VIVE’s services include conducting inquiries into insurance-policy exclusions, preparing RFPs, tracking documentation and rating vendors. “We’re here to help implement the risk-transfer process,” Bushey says. “There’s never a way to get out of risk, but we want to try and get competency up to a higher level.”

Keeping track of every policy for every contractor and subcontractor on a major capital project – including the critical detail of policies’ expiration dates – can be a major headache for property managers. To alleviate the pain, Schiciano’s brokerage has developed proprietary software called Risk Reduction Services. By keeping track and making sure that all policies are up to date, the system reduces the risk that boards will get blindsided.

When it comes to contractors’ insurance policies, size sometimes matters. “Most large contractors have become accustomed to providing their policies,” says Kirschenbaum of FirstService. Mom-and-pop contractors without a back office, on the other hand, can present problems. “Sometimes we end up having to go back to the contractor and say, ‘Y’know, we’re not getting the policy,’” Kirschenbaum says. “It becomes laborious – and it can take weeks of going back and forth.”

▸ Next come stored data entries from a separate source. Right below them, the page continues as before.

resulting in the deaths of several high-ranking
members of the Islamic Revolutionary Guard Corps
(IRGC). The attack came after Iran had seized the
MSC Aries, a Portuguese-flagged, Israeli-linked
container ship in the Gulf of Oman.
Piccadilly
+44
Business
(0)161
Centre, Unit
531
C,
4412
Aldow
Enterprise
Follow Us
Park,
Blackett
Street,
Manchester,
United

Sullivan, the attorney and condo board president, says there’s at least a partial solution for smaller contractors doing routine maintenance. In addition to getting the certificate of insurance, he advises, “you have a written blanket indemnity that says, ‘From time to time, Joe Smith is going to come on our property to do work. He agrees to defend and indemnify us, and we’re an additional insured.’ You do it for all the smaller jobs, the handyman jobs.” The form, he says, is “a template that’s been reviewed by our lawyer, and it’s filled out every year and attached to every job we have done on the property.”

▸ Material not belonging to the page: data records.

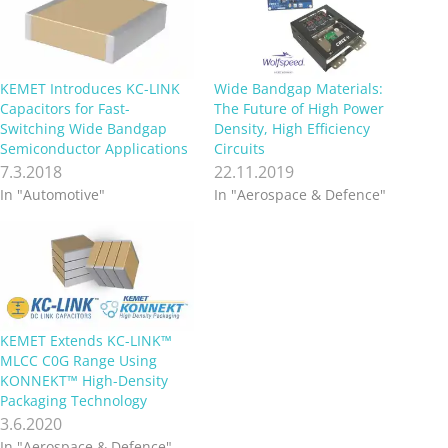
KEMET Introduces KC-LINK
Wide Bandgap Materials:
Capacitors for Fast-
The Future of High Power
Switching Wide Bandgap
Density, High Efficiency
Semiconductor Applications
Circuits
7.3.2018
22.11.2019
In "Automotive"
In "Aerospace & Defence"
KEMET Extends KC-LINK™
MLCC C0G Range Using
KONNEKT™ High-Density
Packaging Technology
3.6.2020
In "Aerospace & Defence"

Today’s hard insurance market has put an added burden on co-op and condo boards. In addition to parsing insurance policies – exclusions, expiration dates, coverage limits and so forth – they need to take proactive steps, such as being diligent about routine maintenance, that can keep insurance costs down. “More and more, the insurance carriers who (underwrite) our co-ops and condominiums have become unwilling to insure buildings’ habitational risks unless the buildings and their managing agents do a better job of what’s called risk management,” Kirschenbaum says. “There’s no perfect world, but the goal is to minimize the likelihood that the building’s insurance is going to have to respond to a claim.”